**Your objective**: Your answer should be the lines of the listing that contain the word "quan".

**Entries supplied**:
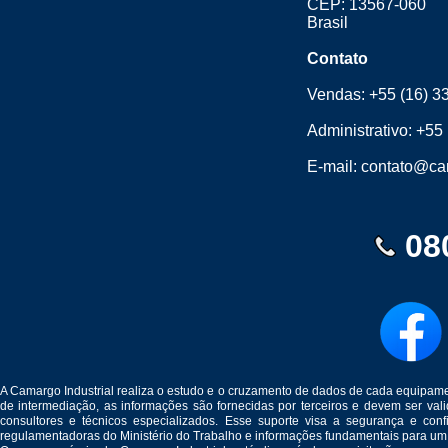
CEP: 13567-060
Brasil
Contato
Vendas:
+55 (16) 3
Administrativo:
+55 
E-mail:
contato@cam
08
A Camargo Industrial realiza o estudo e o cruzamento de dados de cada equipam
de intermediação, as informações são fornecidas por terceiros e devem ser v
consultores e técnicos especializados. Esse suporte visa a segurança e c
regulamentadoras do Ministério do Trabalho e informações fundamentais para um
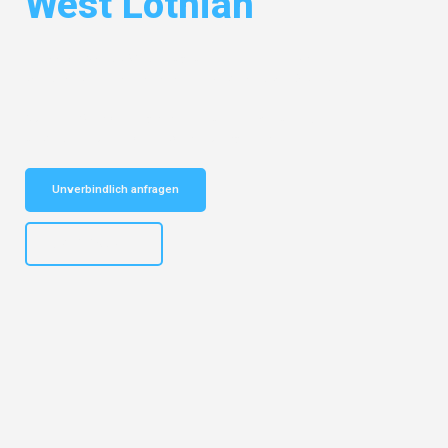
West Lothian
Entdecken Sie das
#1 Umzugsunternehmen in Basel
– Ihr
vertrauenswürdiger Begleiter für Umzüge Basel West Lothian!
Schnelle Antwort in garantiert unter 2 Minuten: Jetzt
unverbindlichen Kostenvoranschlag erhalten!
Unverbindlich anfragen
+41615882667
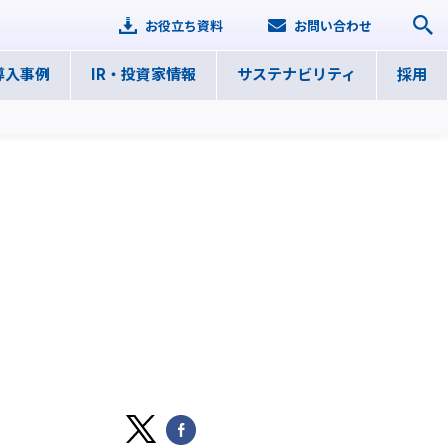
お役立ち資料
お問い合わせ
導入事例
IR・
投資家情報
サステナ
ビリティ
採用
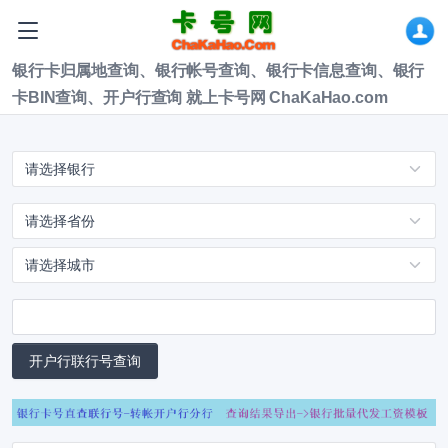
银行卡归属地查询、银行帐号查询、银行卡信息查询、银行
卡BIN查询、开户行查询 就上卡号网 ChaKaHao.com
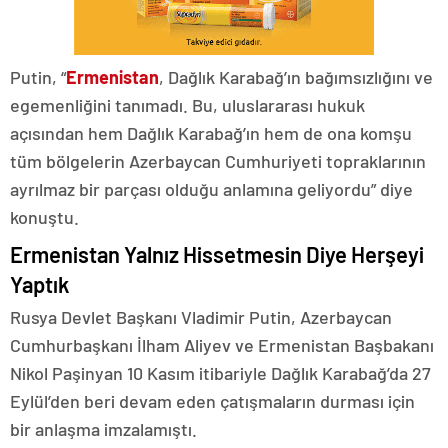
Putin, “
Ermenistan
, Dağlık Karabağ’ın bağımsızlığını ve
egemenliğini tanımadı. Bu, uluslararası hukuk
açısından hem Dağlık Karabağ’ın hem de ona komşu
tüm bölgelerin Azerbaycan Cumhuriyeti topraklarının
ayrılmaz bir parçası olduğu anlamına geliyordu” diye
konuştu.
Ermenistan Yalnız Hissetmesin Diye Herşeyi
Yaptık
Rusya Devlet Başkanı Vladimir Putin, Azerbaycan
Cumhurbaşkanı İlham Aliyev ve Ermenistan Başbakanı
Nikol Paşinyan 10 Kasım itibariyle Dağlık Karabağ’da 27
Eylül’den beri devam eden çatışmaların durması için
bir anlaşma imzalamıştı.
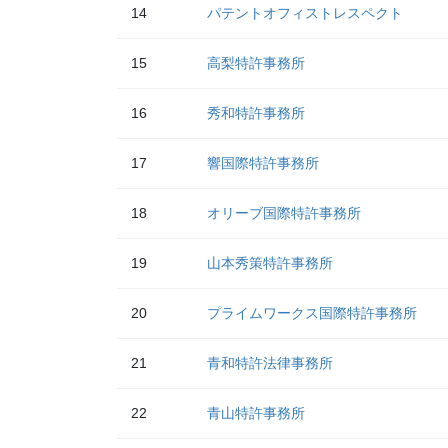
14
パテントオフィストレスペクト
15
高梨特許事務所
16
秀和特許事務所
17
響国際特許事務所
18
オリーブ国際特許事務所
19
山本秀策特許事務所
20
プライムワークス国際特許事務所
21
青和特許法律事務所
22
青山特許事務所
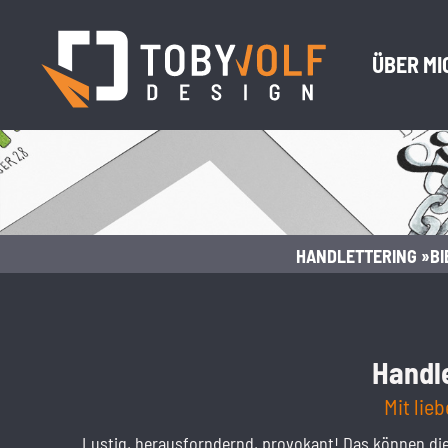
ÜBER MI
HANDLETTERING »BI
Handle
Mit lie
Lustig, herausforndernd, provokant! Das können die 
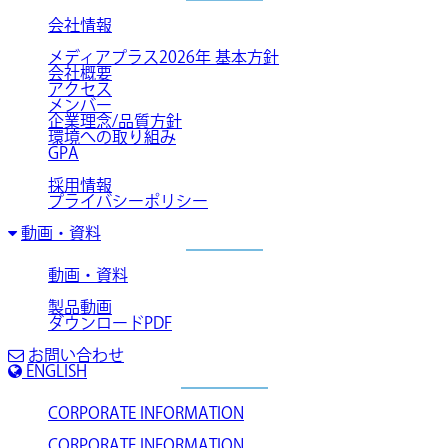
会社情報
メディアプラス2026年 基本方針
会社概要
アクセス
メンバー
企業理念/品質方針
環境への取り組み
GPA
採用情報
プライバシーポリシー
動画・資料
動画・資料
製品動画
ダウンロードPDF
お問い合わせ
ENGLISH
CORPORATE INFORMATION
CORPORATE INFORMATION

==

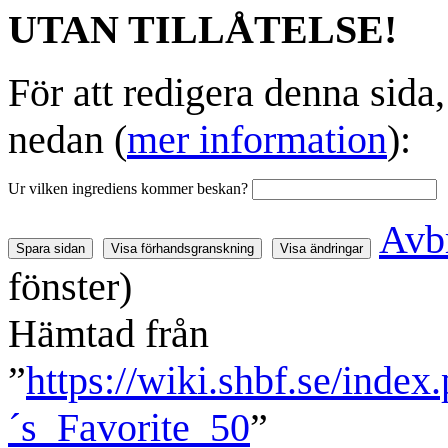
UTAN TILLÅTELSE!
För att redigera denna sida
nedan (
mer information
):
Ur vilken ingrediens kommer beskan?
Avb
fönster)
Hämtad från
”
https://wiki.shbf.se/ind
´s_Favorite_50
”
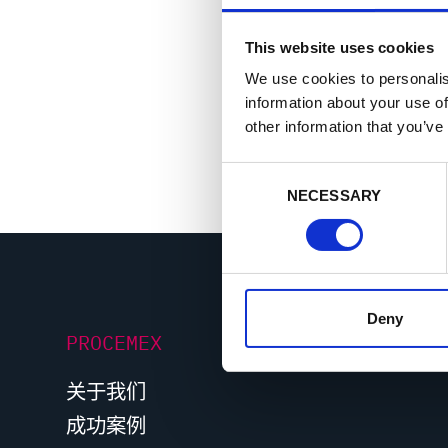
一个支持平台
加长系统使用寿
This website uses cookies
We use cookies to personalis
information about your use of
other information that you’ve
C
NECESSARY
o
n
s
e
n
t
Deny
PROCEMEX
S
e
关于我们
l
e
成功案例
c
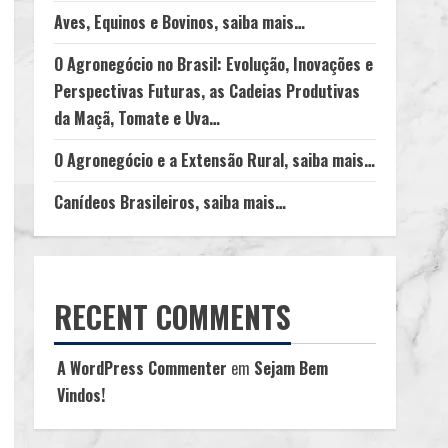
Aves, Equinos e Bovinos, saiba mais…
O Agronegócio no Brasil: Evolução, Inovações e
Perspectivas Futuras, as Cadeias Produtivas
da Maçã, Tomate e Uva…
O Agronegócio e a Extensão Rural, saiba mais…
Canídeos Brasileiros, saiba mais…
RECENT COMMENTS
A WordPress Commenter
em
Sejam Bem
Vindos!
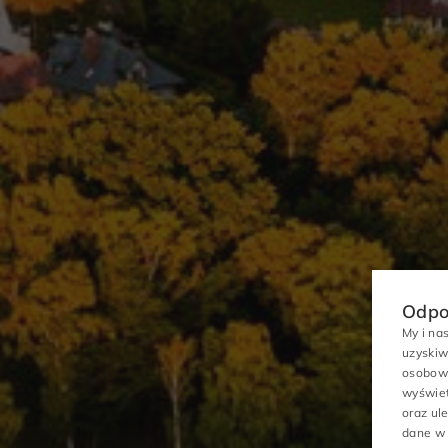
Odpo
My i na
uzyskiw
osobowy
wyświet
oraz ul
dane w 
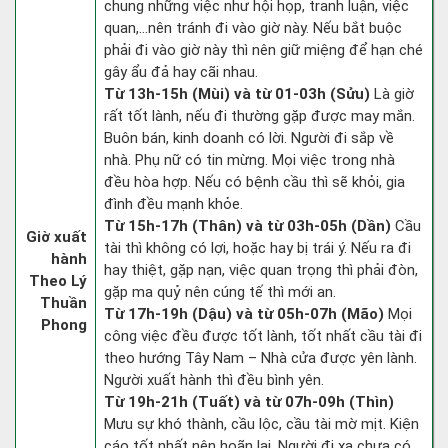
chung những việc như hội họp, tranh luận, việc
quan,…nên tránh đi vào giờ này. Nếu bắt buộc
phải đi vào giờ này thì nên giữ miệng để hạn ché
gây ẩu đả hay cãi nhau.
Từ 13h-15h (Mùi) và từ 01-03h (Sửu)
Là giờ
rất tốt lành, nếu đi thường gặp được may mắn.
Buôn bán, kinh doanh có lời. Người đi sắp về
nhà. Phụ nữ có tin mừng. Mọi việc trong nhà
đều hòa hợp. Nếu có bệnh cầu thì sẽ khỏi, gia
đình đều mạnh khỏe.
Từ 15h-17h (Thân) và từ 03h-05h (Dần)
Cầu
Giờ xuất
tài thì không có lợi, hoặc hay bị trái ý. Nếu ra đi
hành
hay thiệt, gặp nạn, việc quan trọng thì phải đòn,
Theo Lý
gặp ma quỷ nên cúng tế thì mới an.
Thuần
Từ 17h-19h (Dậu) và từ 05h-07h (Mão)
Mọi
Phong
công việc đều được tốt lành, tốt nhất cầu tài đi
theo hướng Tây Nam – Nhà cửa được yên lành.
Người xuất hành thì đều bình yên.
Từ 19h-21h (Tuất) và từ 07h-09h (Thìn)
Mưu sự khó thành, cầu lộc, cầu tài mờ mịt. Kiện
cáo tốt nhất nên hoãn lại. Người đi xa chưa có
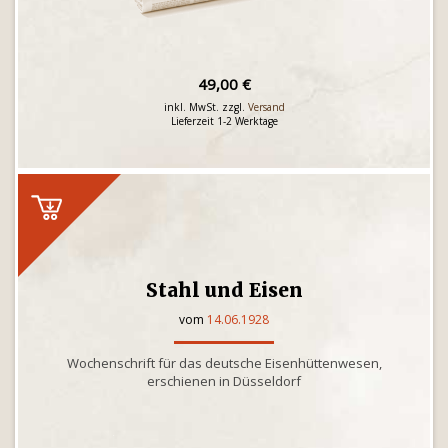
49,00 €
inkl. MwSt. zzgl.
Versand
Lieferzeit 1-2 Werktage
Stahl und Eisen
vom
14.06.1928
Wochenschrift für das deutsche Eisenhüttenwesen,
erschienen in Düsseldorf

...

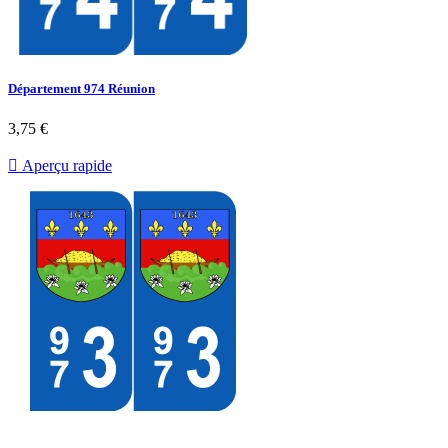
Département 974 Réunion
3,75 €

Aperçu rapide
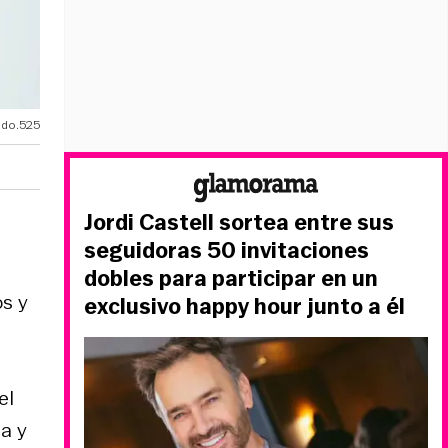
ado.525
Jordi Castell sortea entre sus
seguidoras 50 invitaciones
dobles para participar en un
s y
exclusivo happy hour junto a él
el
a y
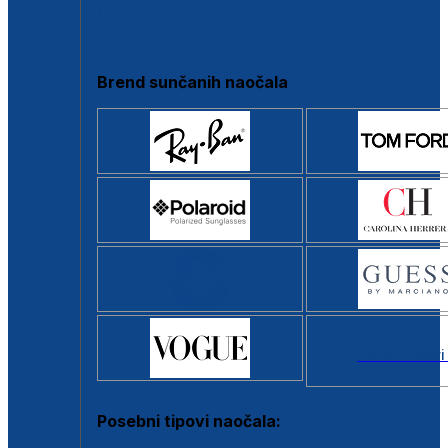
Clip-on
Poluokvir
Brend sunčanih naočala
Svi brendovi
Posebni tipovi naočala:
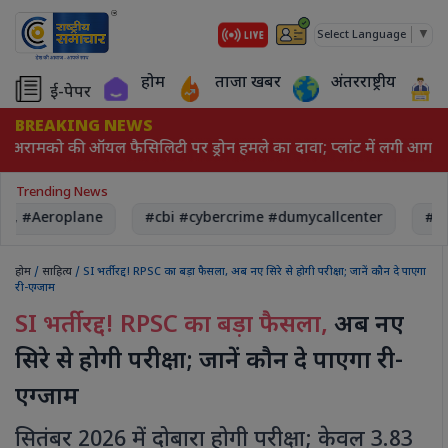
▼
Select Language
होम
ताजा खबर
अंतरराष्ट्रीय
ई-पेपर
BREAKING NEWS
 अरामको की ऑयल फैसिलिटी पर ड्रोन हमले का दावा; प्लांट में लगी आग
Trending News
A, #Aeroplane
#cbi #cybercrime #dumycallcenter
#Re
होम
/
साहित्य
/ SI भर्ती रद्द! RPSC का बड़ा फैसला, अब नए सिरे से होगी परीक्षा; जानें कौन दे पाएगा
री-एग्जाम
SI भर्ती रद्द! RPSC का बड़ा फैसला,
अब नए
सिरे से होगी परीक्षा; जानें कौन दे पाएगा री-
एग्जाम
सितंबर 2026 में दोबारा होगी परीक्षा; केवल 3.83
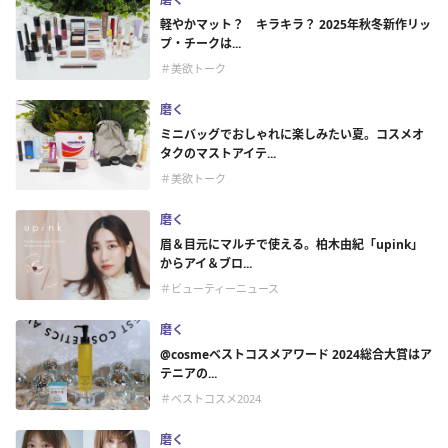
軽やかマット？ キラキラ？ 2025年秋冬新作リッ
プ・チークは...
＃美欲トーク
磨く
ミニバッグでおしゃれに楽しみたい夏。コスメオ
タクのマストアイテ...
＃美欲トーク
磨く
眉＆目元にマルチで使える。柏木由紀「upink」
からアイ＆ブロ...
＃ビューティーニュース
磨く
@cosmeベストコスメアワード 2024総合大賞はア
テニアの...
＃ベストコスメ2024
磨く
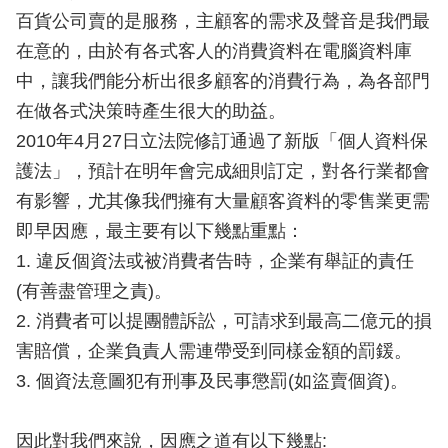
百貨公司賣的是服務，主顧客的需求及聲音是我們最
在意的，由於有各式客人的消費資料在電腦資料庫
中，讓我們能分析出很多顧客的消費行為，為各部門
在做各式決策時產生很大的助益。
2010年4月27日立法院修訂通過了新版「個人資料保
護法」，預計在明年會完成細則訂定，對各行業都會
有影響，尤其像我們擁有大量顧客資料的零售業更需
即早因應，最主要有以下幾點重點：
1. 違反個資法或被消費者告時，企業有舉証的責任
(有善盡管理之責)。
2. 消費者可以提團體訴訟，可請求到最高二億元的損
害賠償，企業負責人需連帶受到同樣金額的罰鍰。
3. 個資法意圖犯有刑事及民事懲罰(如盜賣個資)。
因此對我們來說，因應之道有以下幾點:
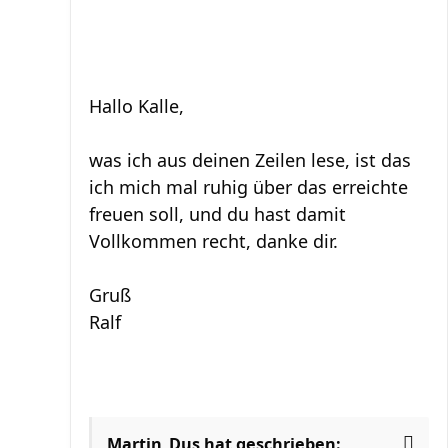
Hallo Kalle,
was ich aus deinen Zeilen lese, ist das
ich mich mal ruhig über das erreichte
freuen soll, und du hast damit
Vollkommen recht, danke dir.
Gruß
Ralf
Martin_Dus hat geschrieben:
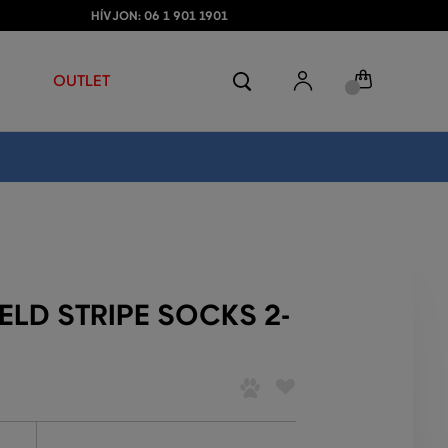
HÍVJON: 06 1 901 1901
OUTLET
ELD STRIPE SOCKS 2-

**Response to this exercise**:
quan,…nên tránh đi vào giờ này. Nếu bắt buộc
hay thiệt, gặp nạn, việc quan trọng thì phải đòn,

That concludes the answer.